Published on: 2026-07-08
Updated on: 2026-07-08
PepsiCo reports Q2 2026 earnings before the opening bell on 9 July 2026. [1]
Consensus sits near $23.9B to $24.0B in revenue and roughly $2.19 adjusted EPS.
North American snack demand is the central test, not the headline profit figure.
Guidance and management commentary may matter more than a narrow EPS beat or miss.
Coca-Cola works as a benchmark because its recent execution has looked cleaner, while PepsiCo carries more turnaround sensitivity through its snack business. [5]

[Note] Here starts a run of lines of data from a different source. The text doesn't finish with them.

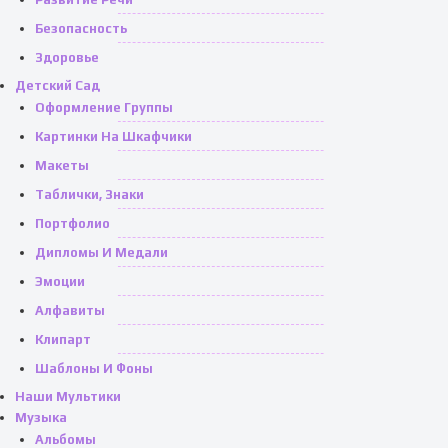
Безопасность
Здоровье
Детский Сад
Оформление Группы
Картинки На Шкафчики
Макеты
Таблички, Знаки
Портфолио
Дипломы И Медали
Эмоции
Алфавиты
Клипарт
Шаблоны И Фоны
Наши Мультики
Музыка
Альбомы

PepsiCo will report second-quarter 2026 results before the market opens on 9 July, and the numbers themselves may not be the most revealing part. As of 8 July the results are not yet public, but the setup already is. [1]

The rebound case for PEP stock depends less on whether PepsiCo beats EPS by a few cents and more on whether North American snack volumes show that consumers are still paying for Frito-Lay products. PepsiCo usually sits in portfolios as a defensive consumer-staples name.
This quarter, attention has shifted to whether snacks are stabilising after pressure on volumes, pricing and how much stretched shoppers will spend.
The consensus picture is one of modest growth rather than a dramatic swing. Zacks pegs second-quarter revenue at around $23.9 billion, implying roughly 5% growth from the year-ago figure, and quarterly earnings at about $2.19, suggesting 3.3% growth from the $2.12 reported in the prior-year quarter. Other previews land in a similar zone, pointing to revenue near $24 billion and adjusted EPS around $2.19 to $2.21.
| Q2 2026 Setup | Latest Expectation / Signal |
|---|---|
| Revenue consensus | Around $23.9B to $24.0B |
| Implied revenue growth | Roughly 5% YoY |
| Adjusted EPS expectation | Around $2.19 to $2.21 |
| Prior-year EPS comparison | $2.12 |
| Implied EPS growth | About 3% YoY |
| Options-implied move | Around 4% either direction |
| Reference stock price | Around $143 |
| Implied upside area | Near $149 |
| Implied downside area | Below $138 |
| Main operating focus | Frito-Lay / North American snack volume |
| Main market reaction drivers | Volume, margins, guidance and management tone |
The mood into the print has been cautious. Several banks trimmed their price targets ahead of the report, including JPMorgan and Bank of America among others, while keeping a range of ratings. [6] Much of the concern centres on whether Frito-Lay North America volume growth can hold and on broader market-share pressure.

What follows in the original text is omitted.